Pour beaucoup de familles, les soupers de semaine sont un véritable calvaire. C’était le cas pour Gaëlle Ratsima et son conjoint, François Jutras, pourtant cuisinier professionnel. Ils ont donc décidé de lancer un service de traiteur pour emporter afin de donner un coup de main à ceux qui veulent des repas santé, sans pour autant être prêt à sacrifier toute leur soirée à la préparation.

«On a une fille de quatre ans et, chaque soir, c’était pareil. Je devais choisir entre aller au parc avec elle ou cuisiner. Je me disais qu’on ne devait certainement pas être les seuls dans cette situation», raconte Mme Ratsima, fonctionnaire à Revenu Québec.

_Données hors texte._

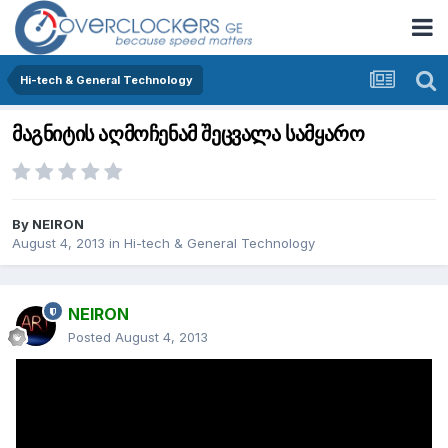
Hi-tech & General Technology
მაგნიტის აღმოჩენამ შეცვალა სამყარო
By
NEIRON
August 4, 2013
in
Hi-tech & General Technology
NEIRON
Posted
August 4, 2013
მაგნიტი ევოლუციის განუყოფელი ნაწილია , მისგან დაიწყო
მთელი „ელექტრონული“ ერა , რასაც დღეს ყოველდღიურობად
აღვიქვავთ : პლასტიკური ბარათები, ელ. დენი, დინამიკი,
ვინჩსტერი, ელ. ძრავები, გენერატორები, კომპიუტერული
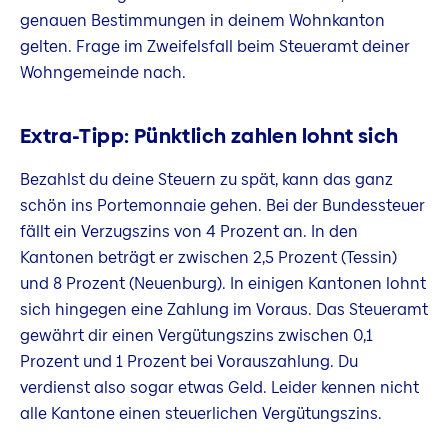
genauen Bestimmungen in deinem Wohnkanton
gelten. Frage im Zweifelsfall beim Steueramt deiner
Wohngemeinde nach.
Extra-Tipp: Pünktlich zahlen lohnt sich
Bezahlst du deine Steuern zu spät, kann das ganz
schön ins Portemonnaie gehen. Bei der Bundessteuer
fällt ein Verzugszins von 4 Prozent an. In den
Kantonen beträgt er zwischen 2,5 Prozent (Tessin)
und 8 Prozent (Neuenburg). In einigen Kantonen lohnt
sich hingegen eine Zahlung im Voraus. Das Steueramt
gewährt dir einen Vergütungszins zwischen 0,1
Prozent und 1 Prozent bei Vorauszahlung. Du
verdienst also sogar etwas Geld. Leider kennen nicht
alle Kantone einen steuerlichen Vergütungszins.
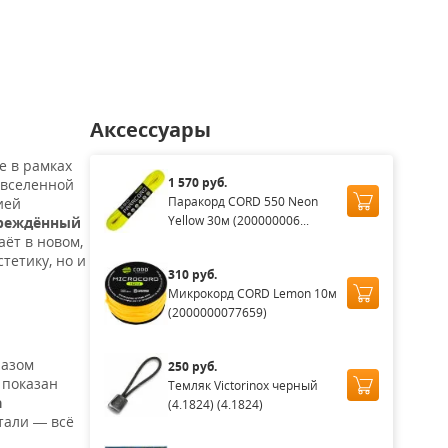
0
2 840
16 820
Нет в наличии
Нет в нал
₽
₽
₽
3 790
19 790
₽
₽
Аксессуары
е в рамках
1 570 руб.
 вселенной
Паракорд CORD 550 Neon
ией
Yellow 30м (200000006...
реждённый
ёт в новом,
тетику, но и
310 руб.
Микрокорд CORD Lemon 10м
(2000000077659)
разом
250 руб.
 показан
Темляк Victorinox черный
а
(4.1824) (4.1824)
тали — всё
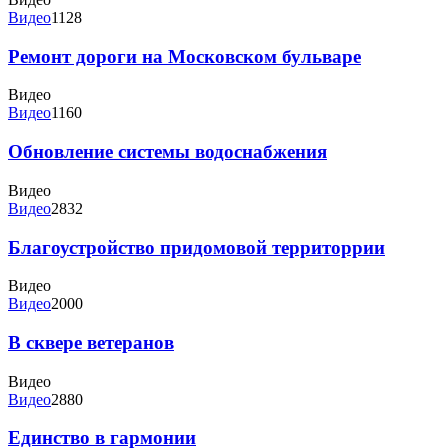
Видео
1128
Ремонт дороги на Московском бульваре
Видео
Видео
1160
Обновление системы водоснабжения
Видео
Видео
2832
Благоустройство придомовой территоррии
Видео
Видео
2000
В сквере ветеранов
Видео
Видео
2880
Единство в гармонии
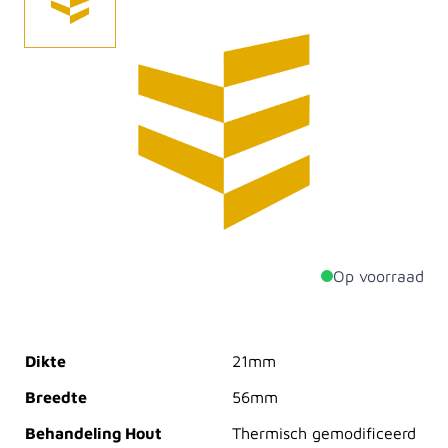
Gethermonificeerd Ayous, ook bekend als
Thermowood of Thermo Ayous, is een duurzame keuze
voor gevelbekleding. De enkel rhombus gevelbekleding
met een werkende afmeting van 21x56 biedt niet
alleen een esthetische uitstraling, maar heeft ook een
levensduur van 15 tot 20 jaar, mits op de juiste manier
toegepast en vrij van direct grondcontact.
Op voorraad
Productdetails
Dikte
21mm
Breedte
56mm
Behandeling Hout
Thermisch gemodificeerd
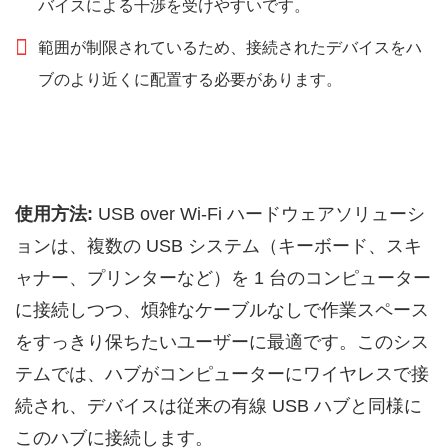
バイスによる干渉を受けやすいです。
範囲が制限されているため、接続されたデバイスをハ
ブのより近くに配置する必要があります。
使用方法:
USB over Wi-Fi ハードウェアソリューシ
ョンは、複数の USB システム（キーボード、スキ
ャナー、プリンターなど）を 1 台のコンピューター
に接続しつつ、煩雑なケーブルなしで作業スペース
をすっきり保ちたいユーザーに最適です。このシス
テムでは、ハブがコンピューターにワイヤレスで接
続され、デバイスは従来の有線 USB ハブと同様に
このハブに接続します。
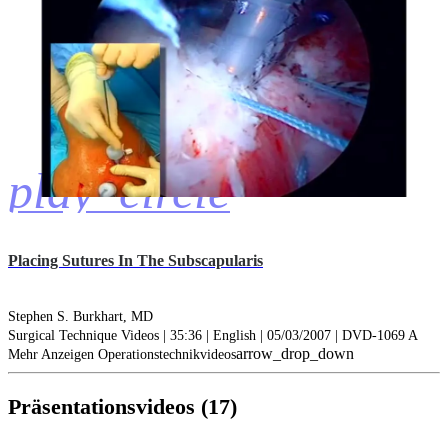
play_circle
Placing Sutures In The Subscapularis
Stephen S. Burkhart, MD
Surgical Technique Videos | 35:36 | English | 05/03/2007 | DVD-1069 A
arrow_drop_down
Mehr Anzeigen Operationstechnikvideos
Präsentationsvideos (17)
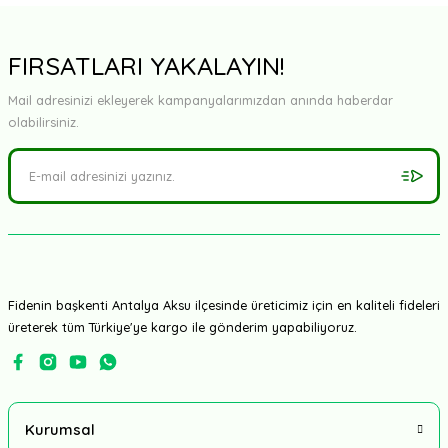
Yorum Yaz
FIRSATLARI YAKALAYIN!
Mail adresinizi ekleyerek kampanyalarımızdan anında haberdar
olabilirsiniz.
Fidenin başkenti Antalya Aksu ilçesinde üreticimiz için en kaliteli fideleri
üreterek tüm Türkiye'ye kargo ile gönderim yapabiliyoruz.
Kurumsal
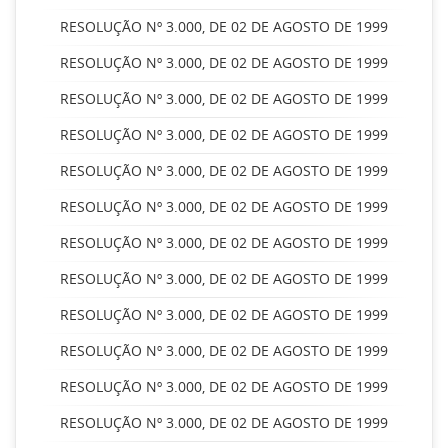
RESOLUÇÃO Nº 3.000, DE 02 DE AGOSTO DE 1999
RESOLUÇÃO Nº 3.000, DE 02 DE AGOSTO DE 1999
RESOLUÇÃO Nº 3.000, DE 02 DE AGOSTO DE 1999
RESOLUÇÃO Nº 3.000, DE 02 DE AGOSTO DE 1999
RESOLUÇÃO Nº 3.000, DE 02 DE AGOSTO DE 1999
RESOLUÇÃO Nº 3.000, DE 02 DE AGOSTO DE 1999
RESOLUÇÃO Nº 3.000, DE 02 DE AGOSTO DE 1999
RESOLUÇÃO Nº 3.000, DE 02 DE AGOSTO DE 1999
RESOLUÇÃO Nº 3.000, DE 02 DE AGOSTO DE 1999
RESOLUÇÃO Nº 3.000, DE 02 DE AGOSTO DE 1999
RESOLUÇÃO Nº 3.000, DE 02 DE AGOSTO DE 1999
RESOLUÇÃO Nº 3.000, DE 02 DE AGOSTO DE 1999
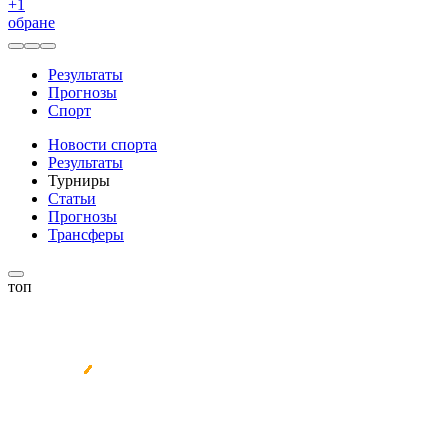
+
1
обране
Результаты
Прогнозы
Спорт
Новости спорта
Результаты
Турниры
Статьи
Прогнозы
Трансферы
топ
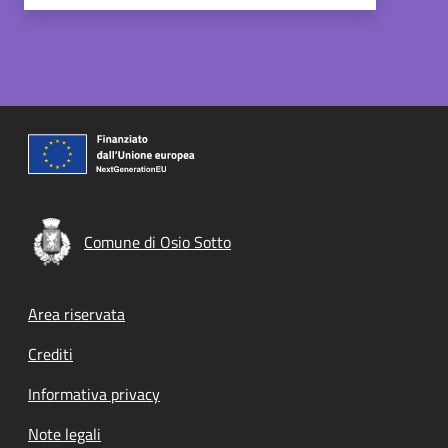
Comune di Osio Sotto
Footer menu
Area riservata
Crediti
Informativa privacy
Note legali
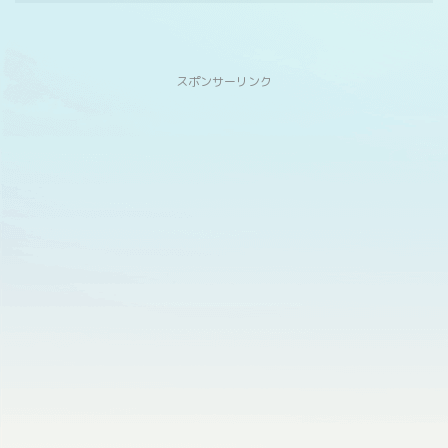
スポンサーリンク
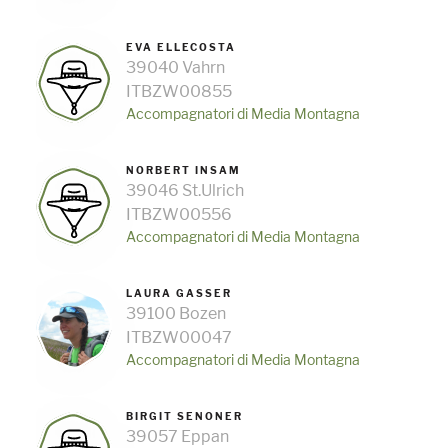
EVA ELLECOSTA
39040 Vahrn
ITBZW00855
Accompagnatori di Media Montagna
NORBERT INSAM
39046 St.Ulrich
ITBZW00556
Accompagnatori di Media Montagna
LAURA GASSER
39100 Bozen
ITBZW00047
Accompagnatori di Media Montagna
BIRGIT SENONER
39057 Eppan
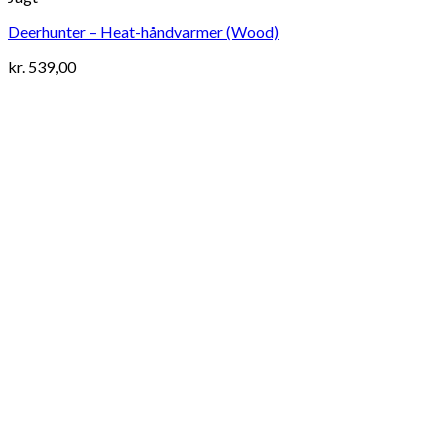
Deerhunter – Heat-håndvarmer (Wood)
kr.
539,00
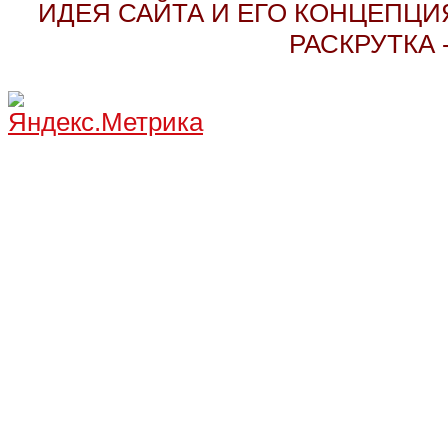
ИДЕЯ САЙТА И ЕГО КОНЦЕПЦИЯ
РАСКРУТКА 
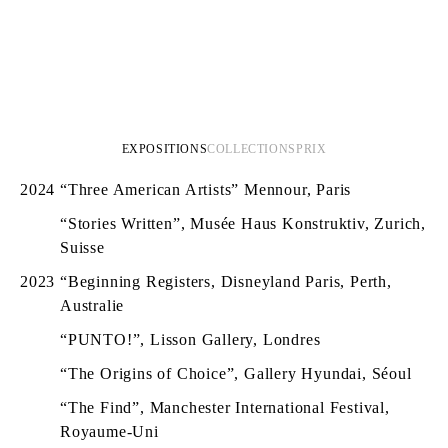
EXPOSITIONS
COLLECTIONS
PRIX
2024
“Three American Artists” Mennour, Paris
“Stories Written”, Musée Haus Konstruktiv, Zurich,
Suisse
2023
“Beginning Registers, Disneyland Paris, Perth,
Australie
“PUNTO!”, Lisson Gallery, Londres
“The Origins of Choice”, Gallery Hyundai, Séoul
“The Find”, Manchester International Festival,
Royaume-Uni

Elle s’est souvenue qu’en France ou à l’Île-de-la-Réunion, d’où elle est originaire, les repas-barquettes sont souvent la solution. Cuisinés dans des commerces de proximité, il suffit de passer les chercher en revenant du travail et de les réchauffer.

Le concept de Menu sur le pouce était trouvé.

Formule simple
Chaque jour, deux repas sont en vedette et servis chauds, accompagnés de légumes et d’un choix de féculents. Effiloché de bœuf, poulet cajun, tilapia, on croirait un petit plat préparé par maman ou grand-maman.

«C’est le but, confirme Mme Ratsima. On veut que ça soit simple et que ça goûte exactement comme les recettes qu’on fait soi-même, quand on a le temps. On est un traiteur de tous les jours.»

Des plats congelés sont également disponibles. Les classiques comme le pâté au poulet, la lasagne ou le bœuf bourguignon y côtoient le couscous aux légumes et le pain de viande au bacon.

Projets futurs
Si Menu sur le pouce est ouvert depuis trois semaines, tout n’est pas encore coulé dans le béton. Mme Ratsima et son conjoint recueillent avec intérêt les commentaires et les suggestions de leurs clients.

«On veut commencer les desserts et les soupes. Dès qu’on aura une clientèle plus établie, on envisage instaurer un menu à la semaine, de prendre des réservations en ligne et peut-être même d’offrir la livraison pour les personnes à mobilité réduite», projette-t-elle.

Le local de la rue Wellington que les deux propriétaires ont eux-mêmes aménagé se garnit petit à petit et de nouveaux produits y font leur apparition presque chaque jour.